Fibrinogen concentrates for bleeding trauma patients: what is the evidence?
Article first published online: 3 MAY 2011
© 2011 The Author(s). Vox Sanguinis © 2011 International Society of Blood Transfusion
Volume 101, Issue 3, pages 185–190, October 2011
How to Cite
Meyer, M. A. S., Ostrowski, S. R., Windeløv, N. A. and Johansson, P. I. (2011), Fibrinogen concentrates for bleeding trauma patients: what is the evidence?. Vox Sanguinis, 101: 185–190. doi: 10.1111/j.1423-0410.2011.01478.x
- Issue published online: 16 SEP 2011
- Article first published online: 3 MAY 2011
- Received: 6 December 2010, revised 21 January 2011, accepted 22 January 2011, published online 3 May 2011
- fibrinogen concentrate;
Introduction A balanced transfusion of red blood cells, fresh frozen plasma and platelets are recommended for massively bleeding trauma patients.
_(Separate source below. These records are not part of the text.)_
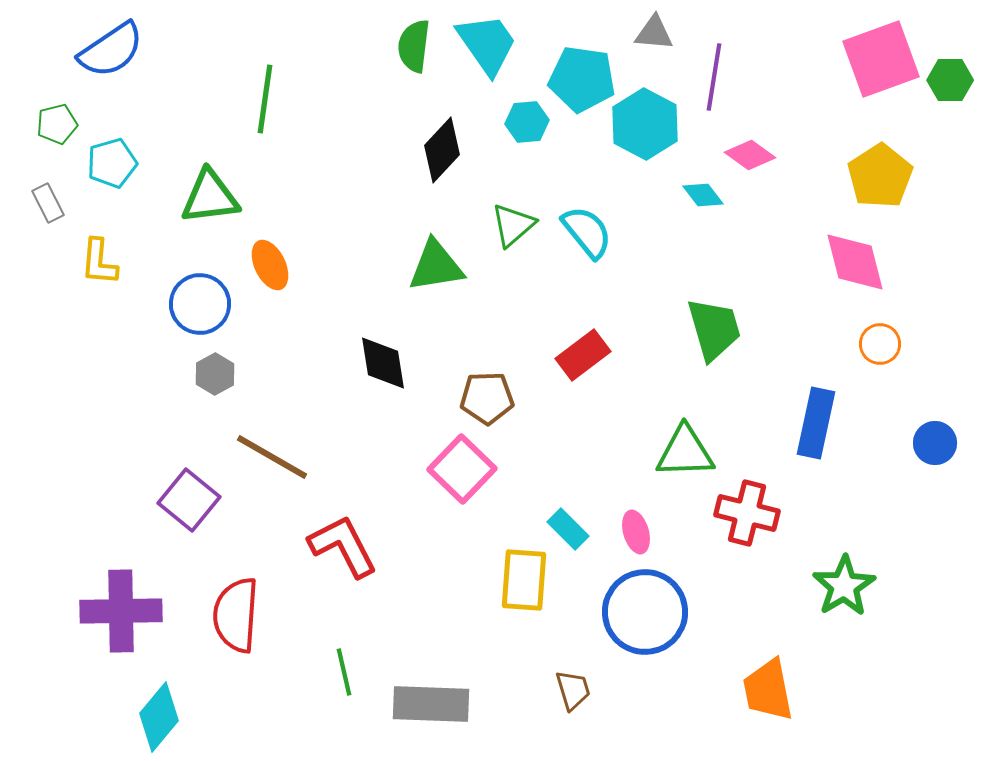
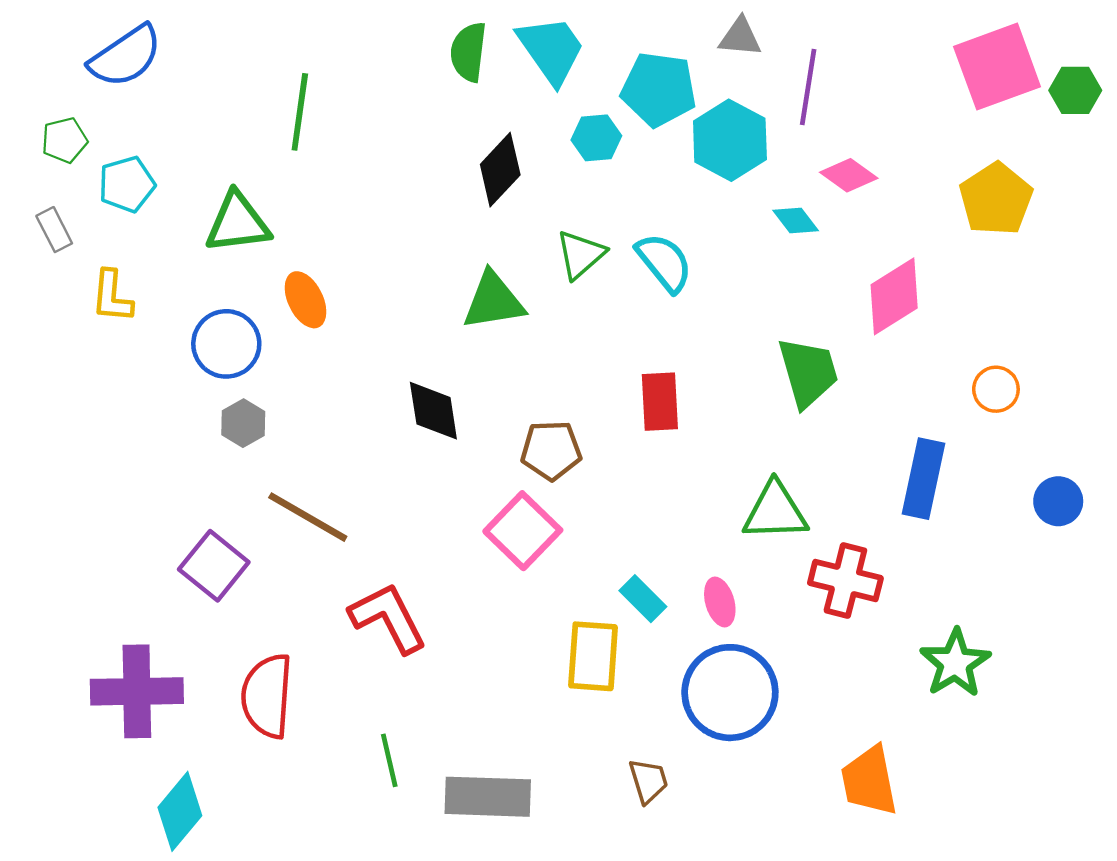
pink diamond: (855, 262) -> (894, 296), moved, turned 72
red rectangle: (583, 355) -> (660, 402), turned -56

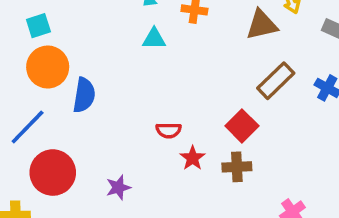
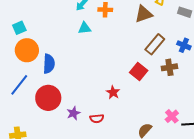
red semicircle: (169, 130) -> (97, 119), moved
brown cross: (237, 167) -> (169, 67), moved
red circle: (53, 173) -> (48, 98), moved

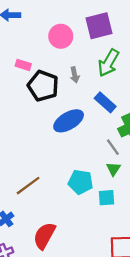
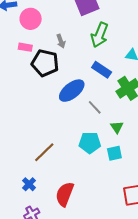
pink circle: (61, 36) -> (31, 19), moved
gray arrow: (75, 75) -> (61, 41), moved
gray line: (113, 147) -> (95, 107), moved

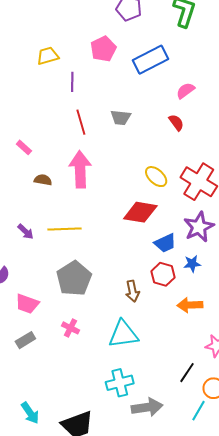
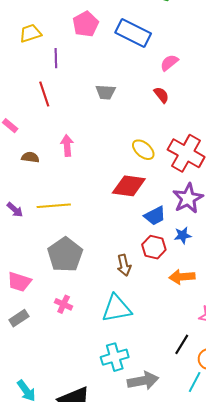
blue rectangle: (151, 60) -> (133, 33), turned 56
red line: (81, 122) -> (44, 94), moved
pink arrow: (80, 169) -> (67, 145), size x0.6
Fibrinogen concentrates could potentially lessen or replace the need for fresh frozen plasma and/or platelet transfusions.
Objective To provide a review of the literature covering the application of fibrinogen concentrates in trauma care.
Methods PubMed and Cochrane database search, ‘fibrinogen’ and (‘concentrate’ or ‘trauma’), not ‘congenital’, 10 years.
Results Only four papers were identified. None were randomized controlled trials. The main conclusion of these papers was that administration of fibrinogen sometimes together with prothrombin complex concentrate might improve haemostasis in trauma patients resuscitated with synthetic colloids.
Conclusion Evidence for the use of fibrinogen concentrate to trauma patients with massive bleeding is lacking. Well-designed prospective, randomized, double-blinded studies evaluating the effect of fibrinogen concentrate, as the only intervention, are urgently needed.